Puisqu’en sus de l’immense coût moral, celui des destins brisés et de l’extension ad nauseum du domaine de la douleur et du désespoir, cette politique d’expulsion constitue un gouffre financier, puits sans fond de dépenses inutiles.

De quoi reconsidérer toute volonté publique d’expulsions massives en ces temps de récession, même du côté de l’UMP.

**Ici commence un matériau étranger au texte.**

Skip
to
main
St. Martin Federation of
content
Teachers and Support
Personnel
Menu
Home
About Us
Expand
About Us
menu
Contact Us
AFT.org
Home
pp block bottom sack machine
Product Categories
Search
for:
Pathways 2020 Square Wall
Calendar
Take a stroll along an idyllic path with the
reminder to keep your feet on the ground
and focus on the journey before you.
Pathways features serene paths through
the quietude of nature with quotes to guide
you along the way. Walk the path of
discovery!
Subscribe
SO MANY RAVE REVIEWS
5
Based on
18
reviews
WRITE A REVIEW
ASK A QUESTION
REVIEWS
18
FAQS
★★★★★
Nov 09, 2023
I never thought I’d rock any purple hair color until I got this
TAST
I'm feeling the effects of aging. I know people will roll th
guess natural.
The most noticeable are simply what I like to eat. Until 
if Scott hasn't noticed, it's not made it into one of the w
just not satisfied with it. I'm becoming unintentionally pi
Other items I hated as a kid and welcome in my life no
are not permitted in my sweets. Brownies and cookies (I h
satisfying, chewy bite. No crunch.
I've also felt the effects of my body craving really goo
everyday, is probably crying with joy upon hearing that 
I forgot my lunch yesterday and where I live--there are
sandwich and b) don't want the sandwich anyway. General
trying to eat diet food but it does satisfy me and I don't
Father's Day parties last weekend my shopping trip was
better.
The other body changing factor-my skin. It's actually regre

Une évidence que le chercheur Damien de Blic, l’un des seuls à avoir tenté de chiffrer précisément le coût de la chasse aux clandestins, avait établi en mars 2007, dans un rapport intitulé Sans-papiers : l’autre « chiffre » de la politique d’expulsion.

Il y faisait ce constat :

« Pour sa seule partie émergée, la politique d’expulsion de sans-papiers mobilise l’équivalent de plus de 10 000 emplois à temps plein. Mais cette politique a aussi besoin de moyens beaucoup moins visibles, parce qu’empruntés à des services normalement destinés à d’autres emplois : fonctionnaires affectés au centres de rétention, policiers assurant les interpellations, les gardes à vue et les transferts divers, escortes internationales vers les pays de retour, toutes les activités sans lesquelles les nombres fixés d’éloignement seraient tout simplement impossibles à atteindre. On peut ainsi raisonnablement estimer que c’est l’équivalent d’au moins 15 000 emplois à temps plein qui est consacré à l’expulsion des sans-papiers. »

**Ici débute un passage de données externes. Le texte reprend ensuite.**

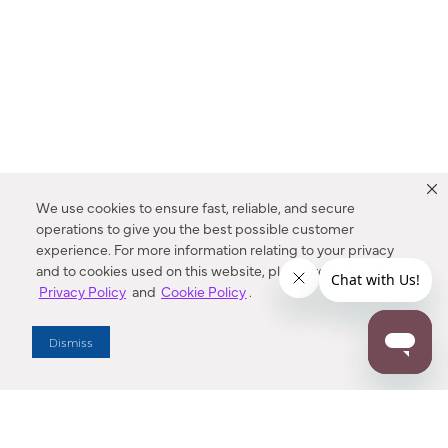
We use cookies to ensure fast, reliable, and secure
operations to give you the best possible customer
experience. For more information relating to your privacy
and to cookies used on this website, please refer to our
Privacy Policy
and
Cookie Policy
.
Dealer Locator
Dismiss
Enter Zip Code
DISTANCE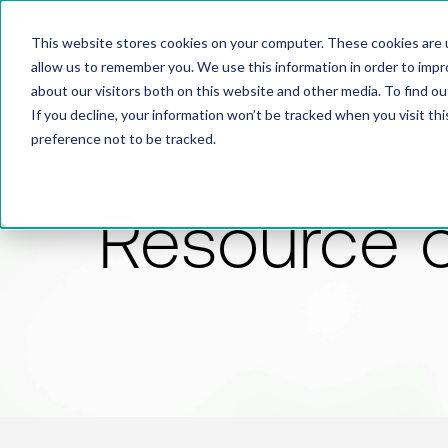
This website stores cookies on your computer. These cookies are u
allow us to remember you. We use this information in order to imp
about our visitors both on this website and other media. To find 
If you decline, your information won’t be tracked when you visit th
preference not to be tracked.
Resource 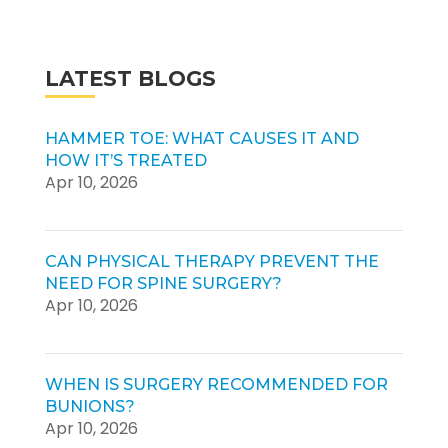
LATEST BLOGS
HAMMER TOE: WHAT CAUSES IT AND
HOW IT’S TREATED
Apr 10, 2026
CAN PHYSICAL THERAPY PREVENT THE
NEED FOR SPINE SURGERY?
Apr 10, 2026
WHEN IS SURGERY RECOMMENDED FOR
BUNIONS?
Apr 10, 2026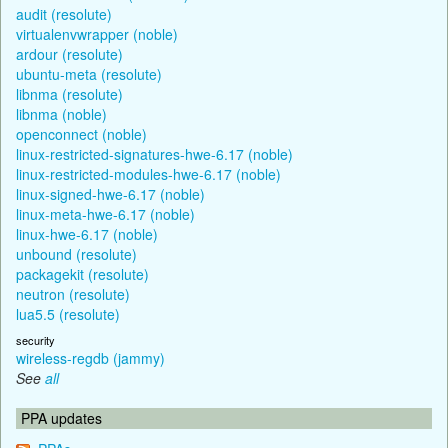
audit (resolute)
virtualenvwrapper (noble)
ardour (resolute)
ubuntu-meta (resolute)
libnma (resolute)
libnma (noble)
openconnect (noble)
linux-restricted-signatures-hwe-6.17 (noble)
linux-restricted-modules-hwe-6.17 (noble)
linux-signed-hwe-6.17 (noble)
linux-meta-hwe-6.17 (noble)
linux-hwe-6.17 (noble)
unbound (resolute)
packagekit (resolute)
neutron (resolute)
lua5.5 (resolute)
security
wireless-regdb (jammy)
See
all
PPA updates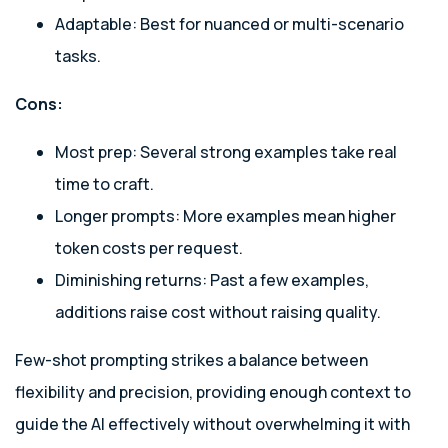
Adaptable: Best for nuanced or multi-scenario
tasks.
Cons:
Most prep: Several strong examples take real
time to craft.
Longer prompts: More examples mean higher
token costs per request.
Diminishing returns: Past a few examples,
additions raise cost without raising quality.
Few-shot prompting strikes a balance between
flexibility and precision, providing enough context to
guide the AI effectively without overwhelming it with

Et estimait cet impressionnant gâchis humain et matériel à la modique somme de 3 milliards d’euros :

« Si l’on suppose que le nombre de 28 000 expulsions sera atteint à la fin de l’année 2007, il aura fallu pour réaliser deux de ces expulsions l’équivalent de l’emploi annuel à temps plein d’un fonctionnaire. Si l’on traduit ces emplois sous une forme monétaire, ce sont donc au minimum 3 milliards d’euros qu’auront coûté au total les expulsions réalisées depuis 2003 : l’équivalent du budget annuel du ministère de la culture ou encore deux années de fonctionnement de la ville de Marseille. C’est aussi le déficit de la caisse national d’assurance vieillesse prévu pour 2007. »

Un coût démesuré, suffisant pour discréditer la politique d’expulsion des clandestins :

« Compte tenu par ailleurs du coût humain individuel – lui inestimable – pour tous ceux qui auront été arrachés au territoire français et à toutes les attaches qu’ils ont pu y nouer, la démesure et l’absurde d’une politique fondée sur des chiffres qui ne semblent finalement servir qu’une opération de communication apparaît ici dans toute son évidence. »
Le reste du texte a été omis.